Each line of the records that holds the word "千次展现成本" should be copied out.

>>>>

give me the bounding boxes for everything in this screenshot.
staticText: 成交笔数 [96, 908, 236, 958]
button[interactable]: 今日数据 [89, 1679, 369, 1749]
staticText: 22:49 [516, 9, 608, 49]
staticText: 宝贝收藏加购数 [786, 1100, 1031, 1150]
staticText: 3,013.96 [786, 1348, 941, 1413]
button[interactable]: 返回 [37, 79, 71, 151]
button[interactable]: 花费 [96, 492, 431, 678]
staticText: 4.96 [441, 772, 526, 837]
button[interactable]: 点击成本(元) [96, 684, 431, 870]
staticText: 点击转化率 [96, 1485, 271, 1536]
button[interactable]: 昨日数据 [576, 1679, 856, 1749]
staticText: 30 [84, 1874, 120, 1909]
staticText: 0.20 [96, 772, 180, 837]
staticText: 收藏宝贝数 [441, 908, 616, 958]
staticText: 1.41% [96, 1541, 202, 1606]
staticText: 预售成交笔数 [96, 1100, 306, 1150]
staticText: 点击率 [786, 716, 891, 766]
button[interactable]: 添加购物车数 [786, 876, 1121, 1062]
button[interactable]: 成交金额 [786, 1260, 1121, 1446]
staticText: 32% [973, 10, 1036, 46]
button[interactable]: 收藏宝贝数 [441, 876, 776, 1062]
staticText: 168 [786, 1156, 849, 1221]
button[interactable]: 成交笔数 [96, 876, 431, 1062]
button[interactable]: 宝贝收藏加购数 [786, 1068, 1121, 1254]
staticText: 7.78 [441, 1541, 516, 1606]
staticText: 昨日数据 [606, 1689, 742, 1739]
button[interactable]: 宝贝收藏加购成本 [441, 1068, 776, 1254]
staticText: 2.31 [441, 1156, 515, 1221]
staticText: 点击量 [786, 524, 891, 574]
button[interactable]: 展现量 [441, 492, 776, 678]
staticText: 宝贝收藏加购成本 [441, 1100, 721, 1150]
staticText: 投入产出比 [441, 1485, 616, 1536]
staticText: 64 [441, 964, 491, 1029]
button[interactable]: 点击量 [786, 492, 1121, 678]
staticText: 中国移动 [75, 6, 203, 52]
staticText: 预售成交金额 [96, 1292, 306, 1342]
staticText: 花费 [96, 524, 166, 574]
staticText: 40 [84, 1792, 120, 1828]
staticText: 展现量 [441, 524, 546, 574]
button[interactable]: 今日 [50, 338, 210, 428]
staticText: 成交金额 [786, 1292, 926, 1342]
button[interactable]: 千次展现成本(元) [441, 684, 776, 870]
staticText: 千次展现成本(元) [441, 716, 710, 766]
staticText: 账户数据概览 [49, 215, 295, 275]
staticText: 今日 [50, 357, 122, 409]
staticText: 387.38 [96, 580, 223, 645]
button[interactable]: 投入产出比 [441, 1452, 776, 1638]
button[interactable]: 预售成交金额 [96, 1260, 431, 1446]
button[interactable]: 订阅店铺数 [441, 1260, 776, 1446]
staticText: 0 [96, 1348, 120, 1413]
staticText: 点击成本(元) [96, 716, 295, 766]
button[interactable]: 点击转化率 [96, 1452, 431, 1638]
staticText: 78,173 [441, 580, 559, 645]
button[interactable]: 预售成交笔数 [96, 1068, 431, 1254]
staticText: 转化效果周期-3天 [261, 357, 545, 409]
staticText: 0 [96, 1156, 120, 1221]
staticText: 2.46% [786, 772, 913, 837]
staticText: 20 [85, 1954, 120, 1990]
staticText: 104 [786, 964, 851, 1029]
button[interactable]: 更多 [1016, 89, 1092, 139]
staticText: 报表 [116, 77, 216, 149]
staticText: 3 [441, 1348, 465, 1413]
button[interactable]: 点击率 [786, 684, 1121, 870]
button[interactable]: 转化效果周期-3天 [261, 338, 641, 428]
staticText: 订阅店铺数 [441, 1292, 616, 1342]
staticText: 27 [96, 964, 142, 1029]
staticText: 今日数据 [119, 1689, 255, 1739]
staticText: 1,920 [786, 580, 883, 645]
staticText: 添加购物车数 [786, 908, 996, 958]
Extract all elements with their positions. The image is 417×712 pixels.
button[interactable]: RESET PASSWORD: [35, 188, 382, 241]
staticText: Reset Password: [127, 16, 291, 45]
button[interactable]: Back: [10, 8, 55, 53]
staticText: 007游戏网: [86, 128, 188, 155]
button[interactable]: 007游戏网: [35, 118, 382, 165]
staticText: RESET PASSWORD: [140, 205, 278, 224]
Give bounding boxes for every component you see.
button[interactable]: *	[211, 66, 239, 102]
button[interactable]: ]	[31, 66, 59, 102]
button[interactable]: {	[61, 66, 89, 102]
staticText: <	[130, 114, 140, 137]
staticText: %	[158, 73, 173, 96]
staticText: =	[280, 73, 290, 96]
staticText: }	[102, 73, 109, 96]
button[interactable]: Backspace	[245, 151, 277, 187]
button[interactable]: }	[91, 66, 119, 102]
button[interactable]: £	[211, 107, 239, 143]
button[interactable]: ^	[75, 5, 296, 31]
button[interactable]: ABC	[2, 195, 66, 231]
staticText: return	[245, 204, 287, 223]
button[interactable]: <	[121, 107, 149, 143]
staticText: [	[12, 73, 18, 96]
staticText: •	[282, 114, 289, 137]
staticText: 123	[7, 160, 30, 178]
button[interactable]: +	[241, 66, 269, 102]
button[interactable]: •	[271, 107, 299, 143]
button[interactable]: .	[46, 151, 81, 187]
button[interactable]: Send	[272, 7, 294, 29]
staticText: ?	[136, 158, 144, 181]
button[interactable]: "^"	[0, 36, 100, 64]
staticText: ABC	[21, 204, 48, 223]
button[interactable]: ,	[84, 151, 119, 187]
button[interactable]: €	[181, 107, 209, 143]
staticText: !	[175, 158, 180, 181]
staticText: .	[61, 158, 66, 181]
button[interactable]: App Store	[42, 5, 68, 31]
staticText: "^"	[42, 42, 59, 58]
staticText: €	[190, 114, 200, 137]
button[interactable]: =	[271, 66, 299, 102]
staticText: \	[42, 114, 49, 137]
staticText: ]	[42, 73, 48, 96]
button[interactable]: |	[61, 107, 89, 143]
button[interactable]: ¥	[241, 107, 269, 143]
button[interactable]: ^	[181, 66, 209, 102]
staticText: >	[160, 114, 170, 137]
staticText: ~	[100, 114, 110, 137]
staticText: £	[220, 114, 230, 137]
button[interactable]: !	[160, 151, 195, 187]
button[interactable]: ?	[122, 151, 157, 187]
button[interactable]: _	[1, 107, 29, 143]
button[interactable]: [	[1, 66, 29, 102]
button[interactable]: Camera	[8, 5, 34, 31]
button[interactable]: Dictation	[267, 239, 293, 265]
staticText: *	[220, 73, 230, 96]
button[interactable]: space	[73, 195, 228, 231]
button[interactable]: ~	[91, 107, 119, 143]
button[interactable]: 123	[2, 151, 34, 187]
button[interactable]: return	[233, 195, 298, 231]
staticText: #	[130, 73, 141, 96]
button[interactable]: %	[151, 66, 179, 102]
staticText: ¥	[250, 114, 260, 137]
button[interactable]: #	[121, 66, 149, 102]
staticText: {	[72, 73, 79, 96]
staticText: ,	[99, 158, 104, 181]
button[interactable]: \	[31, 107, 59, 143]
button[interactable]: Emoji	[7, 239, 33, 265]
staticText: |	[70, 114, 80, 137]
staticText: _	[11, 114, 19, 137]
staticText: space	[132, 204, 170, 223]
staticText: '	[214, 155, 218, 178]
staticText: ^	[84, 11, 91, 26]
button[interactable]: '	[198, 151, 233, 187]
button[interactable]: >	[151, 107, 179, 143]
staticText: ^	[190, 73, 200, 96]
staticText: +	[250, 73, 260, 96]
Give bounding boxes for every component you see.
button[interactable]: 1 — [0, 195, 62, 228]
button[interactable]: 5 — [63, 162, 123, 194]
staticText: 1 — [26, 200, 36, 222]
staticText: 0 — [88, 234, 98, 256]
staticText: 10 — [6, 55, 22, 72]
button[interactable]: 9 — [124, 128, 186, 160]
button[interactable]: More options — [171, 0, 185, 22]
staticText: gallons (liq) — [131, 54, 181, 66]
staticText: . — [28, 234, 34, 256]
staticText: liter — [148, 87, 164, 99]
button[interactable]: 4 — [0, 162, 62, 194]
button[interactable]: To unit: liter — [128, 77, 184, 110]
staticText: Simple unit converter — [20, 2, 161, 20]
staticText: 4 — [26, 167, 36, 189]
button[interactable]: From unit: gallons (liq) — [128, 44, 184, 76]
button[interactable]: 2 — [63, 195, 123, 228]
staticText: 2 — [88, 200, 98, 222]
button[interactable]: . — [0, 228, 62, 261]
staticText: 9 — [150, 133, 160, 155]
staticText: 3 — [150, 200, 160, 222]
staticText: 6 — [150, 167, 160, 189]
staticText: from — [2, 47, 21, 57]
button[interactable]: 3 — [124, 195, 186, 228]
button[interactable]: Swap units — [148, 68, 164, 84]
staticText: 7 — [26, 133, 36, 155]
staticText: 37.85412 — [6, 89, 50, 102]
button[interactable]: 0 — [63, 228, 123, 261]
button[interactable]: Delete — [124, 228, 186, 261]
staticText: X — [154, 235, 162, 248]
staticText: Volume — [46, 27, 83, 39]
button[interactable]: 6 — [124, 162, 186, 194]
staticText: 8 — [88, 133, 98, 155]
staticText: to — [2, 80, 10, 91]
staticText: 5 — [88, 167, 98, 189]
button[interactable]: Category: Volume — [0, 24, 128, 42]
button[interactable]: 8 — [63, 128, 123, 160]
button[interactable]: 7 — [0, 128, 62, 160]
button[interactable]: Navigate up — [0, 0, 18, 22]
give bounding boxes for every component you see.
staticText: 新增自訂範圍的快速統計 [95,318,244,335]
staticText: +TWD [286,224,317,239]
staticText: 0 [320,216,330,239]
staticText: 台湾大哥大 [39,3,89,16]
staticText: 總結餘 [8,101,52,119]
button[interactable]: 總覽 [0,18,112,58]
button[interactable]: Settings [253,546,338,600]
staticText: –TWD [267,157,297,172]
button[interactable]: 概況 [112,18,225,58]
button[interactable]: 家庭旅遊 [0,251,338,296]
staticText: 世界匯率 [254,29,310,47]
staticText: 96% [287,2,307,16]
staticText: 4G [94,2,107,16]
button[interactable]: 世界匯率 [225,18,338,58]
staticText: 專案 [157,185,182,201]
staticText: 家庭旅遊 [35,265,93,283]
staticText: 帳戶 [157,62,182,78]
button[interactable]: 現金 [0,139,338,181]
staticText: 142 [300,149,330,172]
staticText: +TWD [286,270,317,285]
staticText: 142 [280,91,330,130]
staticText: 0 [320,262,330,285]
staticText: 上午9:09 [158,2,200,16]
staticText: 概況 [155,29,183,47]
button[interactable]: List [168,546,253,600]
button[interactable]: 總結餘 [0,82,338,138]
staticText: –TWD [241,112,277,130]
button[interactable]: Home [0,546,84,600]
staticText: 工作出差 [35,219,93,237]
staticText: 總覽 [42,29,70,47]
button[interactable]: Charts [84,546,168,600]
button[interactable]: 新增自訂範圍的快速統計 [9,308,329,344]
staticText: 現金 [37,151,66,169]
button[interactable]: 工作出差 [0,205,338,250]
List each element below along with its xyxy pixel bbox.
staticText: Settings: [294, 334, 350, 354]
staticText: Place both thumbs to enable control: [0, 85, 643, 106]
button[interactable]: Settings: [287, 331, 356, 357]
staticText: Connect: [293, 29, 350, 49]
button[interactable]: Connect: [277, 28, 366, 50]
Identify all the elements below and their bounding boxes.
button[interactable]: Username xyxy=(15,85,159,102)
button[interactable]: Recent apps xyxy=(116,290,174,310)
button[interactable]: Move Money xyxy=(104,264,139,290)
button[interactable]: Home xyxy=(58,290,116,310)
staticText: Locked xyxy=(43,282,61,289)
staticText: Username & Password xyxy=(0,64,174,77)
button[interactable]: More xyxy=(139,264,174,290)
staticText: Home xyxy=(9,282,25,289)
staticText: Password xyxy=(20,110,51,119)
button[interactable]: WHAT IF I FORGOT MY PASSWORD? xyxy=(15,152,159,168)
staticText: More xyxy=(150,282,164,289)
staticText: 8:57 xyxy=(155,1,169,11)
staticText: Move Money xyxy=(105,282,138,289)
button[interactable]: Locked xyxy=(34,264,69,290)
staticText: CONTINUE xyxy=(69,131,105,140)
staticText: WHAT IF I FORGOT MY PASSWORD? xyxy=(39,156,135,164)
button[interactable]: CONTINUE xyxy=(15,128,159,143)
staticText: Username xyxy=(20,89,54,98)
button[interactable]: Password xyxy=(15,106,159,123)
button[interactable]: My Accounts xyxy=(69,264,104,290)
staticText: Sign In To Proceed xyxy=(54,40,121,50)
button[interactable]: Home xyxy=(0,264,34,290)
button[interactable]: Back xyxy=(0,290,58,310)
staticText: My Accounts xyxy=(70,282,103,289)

<<<<

▶ _Task solution_:
button[interactable]: 千次展现成本(元) [441, 684, 776, 870]
staticText: 千次展现成本(元) [441, 716, 710, 766]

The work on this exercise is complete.